LXCFS is a small FUSE filesystem written with the intention of making Linux containers feel more like a virtual machine. It started as a side-project of LXC but is useable by any runtime.

In human terms to explain it is:

XCFS is an open source FUSE (user-mode file system) implementation to support LXC containers, which can also support Docker containers. Let the application in the container read memory and CPU information through the LXCFS mapping, to read their own virtual data through the cgroup container-related definition information.

What is resource view isolation?

Container technology provides an environment isolation approach that is different from traditional virtual machine technology. Normal Linux containers speed up container packaging and startup, but also reduce container isolation. The most well-known problem of Linux containers is resource view isolation.

A container can use cgroup to limit the usage of resources, including memory and CPU. Note that if a process in the container uses some common monitoring commands, such as free and top, it still sees the data of the physical machine instead of the container. This is because the container does not isolate the resource view of /proc, /sys and other file systems.

Why do resource view isolation for containers?

  1. From the perspective of containers, some service developers are accustomed to using the top and free commands on traditional physical machines and virtual machines to check the resource usage of the system. However, the container does not isolate the resource view, so the data in the container is still the data of the physical machine.

  2. From an application perspective, running processes in containers is different from running processes on physical virtual machines. And some applications running processes in containers have some security risks:

    For many JVM-based Java programs, the application starts with the allocation of the JVM heap and stack sizes based on the system resource ceiling.
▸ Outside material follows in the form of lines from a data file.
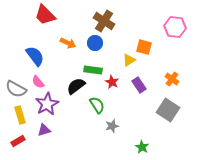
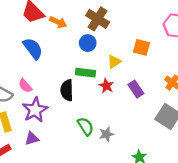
orange arrow: (68, 43) -> (58, 22), moved
blue semicircle: (35, 56) -> (33, 49), moved
yellow triangle: (129, 60) -> (114, 62), moved
black semicircle: (76, 86) -> (67, 90), turned -54
green semicircle: (97, 105) -> (86, 126), moved

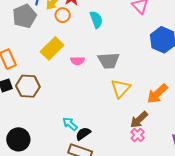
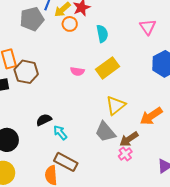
yellow rectangle: (52, 48) -> (108, 68), moved
gray trapezoid: (109, 61) -> (105, 132), moved, turned 45
brown hexagon: (28, 86) -> (26, 72), moved
black semicircle: (83, 134) -> (44, 120), moved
Running a JAVA application in a container will cause the application to fail to start because the memory data obtained by the JVM is still the data of the physical machine, and the resource quota allocated by the container is smaller than the amount of resources required by the JVM to start.

    For programs that require host CPU info, For example, golang server development needs to obtain runtime.gomaxprocs (Runtime.numCPU ()) in Golang server development or operation when setting the number of service start processes (such as worker_processes in nginx configuration) Auto), like to automatically determine the number of CPUS in the operating environment through the program. However, processes in the container will always get the number of CPU cores from /proc/cpuinfo, and the /proc file system in the container is still physical, thus affecting the health of the services running in the container.

    How do I isolate resource views for containers?

    LXCFS came out of nowhere to solve this problem.

    LXCFS reads system information from cgroup through file mounting and mounts it to the proc system inside the container through the volume of docker. The application in docker is then instructed to read the proc as if it were the real proc from the host.

    Here is an architecture diagram of how LXCFS works:

    Explain this picture, when we put the host machine/var/lib/LXCFS/proc/memoinfo file mount to the Docker container/proc/meminfo position after container process reads the corresponding file content, The /dev/fuse implementation of LXCFS reads the correct memory limit from the container’s corresponding Cgroup. This allows the application to obtain the correct resource constraints. CPU limitations work the same way.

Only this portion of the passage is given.